No one said anything, waiting.

“I’ve been reading about Manhome. About the retributive religions, the surviving ones. They all came from a pastoral background. In primitive times, everything out there in the dark was a predator. One had to guard against everything that threatened the flock, had to kill it if possible. At night, the flock had to be sequestered, put in the fold and guarded. The shepherd had to stand guard, sleepless, night after night. Many of these societies had a taboo against dogs, so they had no guard dogs. They had to be their own dogs, always alert. The shepherd had to be afraid of everything …”

Africa said, “I imagine wives and children were thought of much as he thought of his vlishes or dermots …”

“Sheep,” said Sam. “Back at that time it was sheep.”

“Sheep, then. The sheep were property, the wives were property, the children were property, and they had to be guarded. Because they were a pastoral people, they didn’t have secure caves or houses. They had fragile tents. They didn’t have secure lands; they migrated, on foot. They were probably afraid all the time, of everything. They would have been very alert, I suppose. Very nervous.”

“Over time, I suppose,” said Jep, “only the people survived who were very alert and perpetually frightened, and thus very irritable and quick to attack. Perhaps it became a racial characteristic.”

“Reinforced by the religion,” Sam went on, staring into his plate. “It explains why violence and war went on under the name of religion for so long. Fear and hatred were simply racial characteristics of the people who had that religion—those religions. It’s a logical explanation, though I have no idea whether it’s true or not.”

Zilia said, “The prophets couldn’t … couldn’t change, was that it?”

Jep said, “It has to be genetic. I think the God could pacify any merely environmental influence. Either Sam’s right, and these people were the descendents of a race which selected for fear and apprehension, or maybe every now and then there are people born in the human race who are hardwired for hatred. They can induce some others to go along, followers, people who’ve had bad rearing or traumatic childhoods …”

“Like me,” said Zilia, without rancor, suddenly seeing the point.

“Well, yes. Like you used to be. As I say, these followers may go along as long as the leader is influencing them, but they can change. The selected ones or the mutants can’t. Something inside them won’t let them trust anything or anyone. They have to fear. They have to attack.”

Emun Theckles, who had been listening to this with close attention, made a sudden, revulsive motion.

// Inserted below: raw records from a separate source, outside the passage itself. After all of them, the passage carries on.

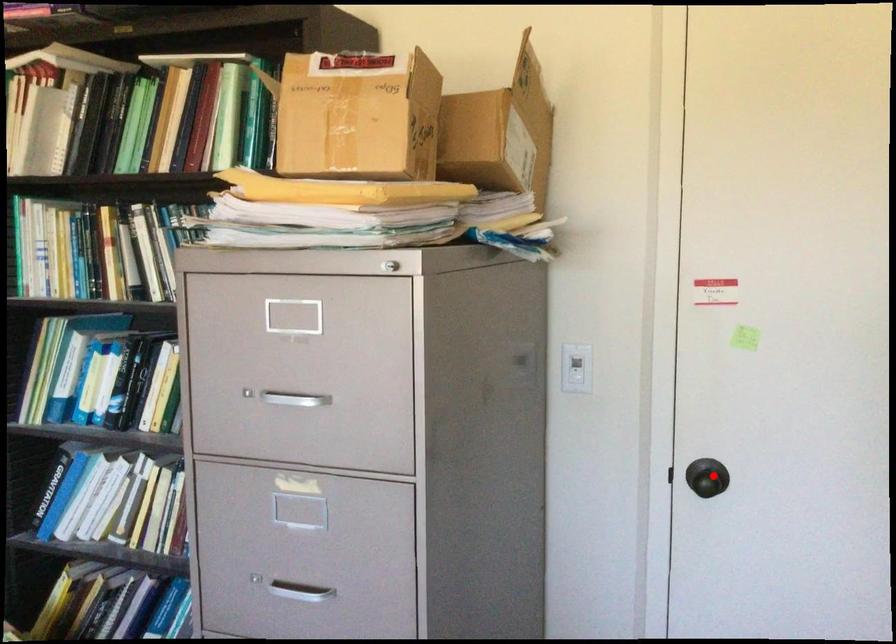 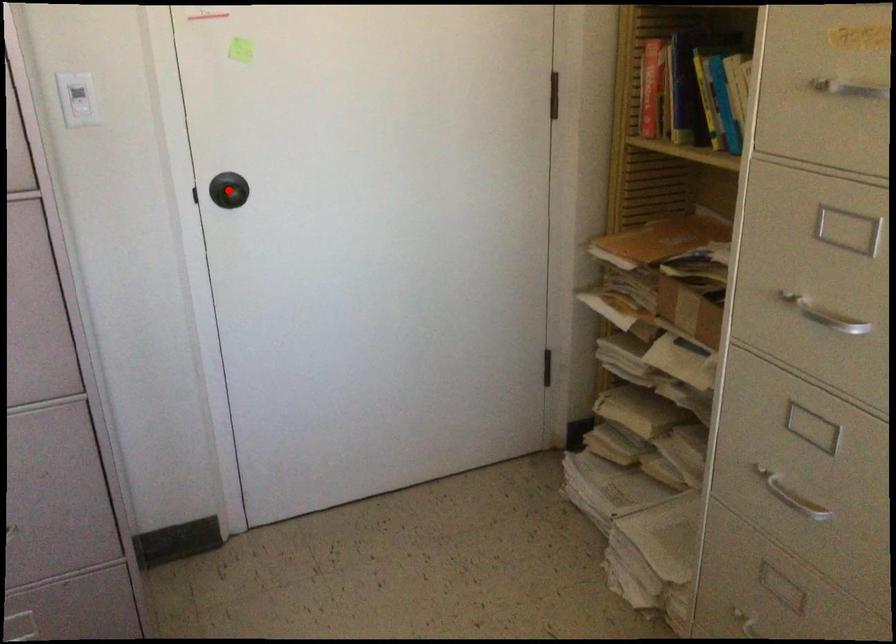 I am providing you with two images of the same scene from different viewpoints. A red point is marked on the first image and another point is marked on the second image. Is the marked point in image1 the same physical position as the marked point in image2?

Yes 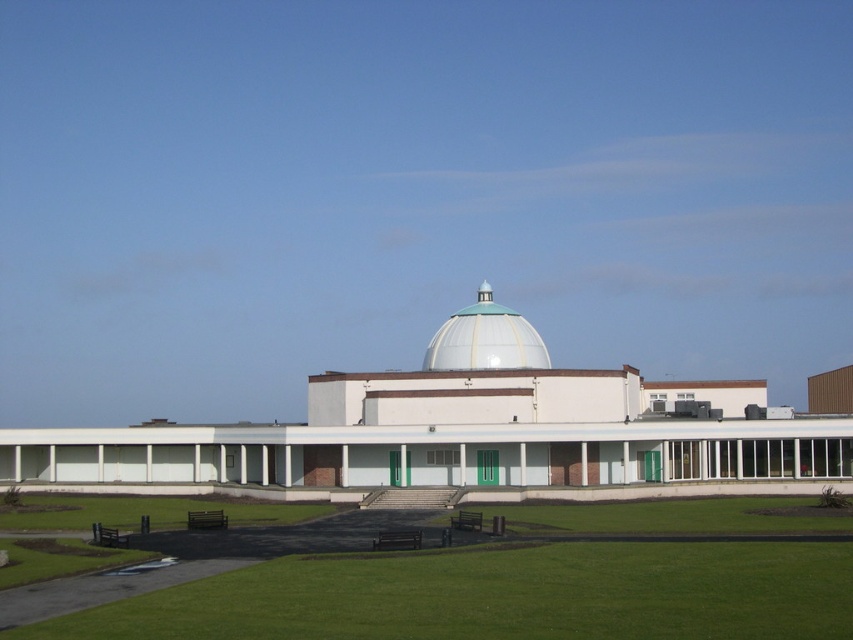 Who is lower down, green grass at lower center or white glossy dome at center?

green grass at lower center

Is point (581, 579) farther from camera compared to point (482, 298)?

No, (581, 579) is in front of (482, 298).

Does point (434, 596) come behind point (524, 333)?

That is False.

Where is `green grass at lower center`? This screenshot has width=853, height=640. green grass at lower center is located at coordinates (498, 595).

“What’s the trouble?” his brother asked.

“I was thinking of Enforcement,” Emun said. “The soldiers of Enforcement are programmed that way. They trust no one, believe no one. They, too, are hardwired to hate.”

Theor Close raised his eyebrows at Betrun Jun. China leaned toward the Phansuris and whispered, “Emun worked on Enforcement for forty years. He was a maintenance engineer for the army.”

“If they trust no one,” asked Dern, “how can you deal with them?”

“They’re programmed to ask questions,” said Emun. “When they ask questions, you’d better have the answers they’ve been programmed to accept, that’s all.”

“True,” murmured Theor Close. “You read a catechism of attitudes and opinions into the Enforcement soldiers, then they will seek that set of attitudes and opinions. Any living thing not manifesting that set, dies.”

“Enforcement would kill a poultry-bird because it didn’t recite the proper formulae?” Sam barked in unamused laughter.

“Unless it was programmed to ignore poultry-birds,” Betrun Jun agreed. “Mostly, the Enforcement machines are programmed to ignore all living creatures except those fitting a certain pattern. Manlike, for example. Or like some alien people.”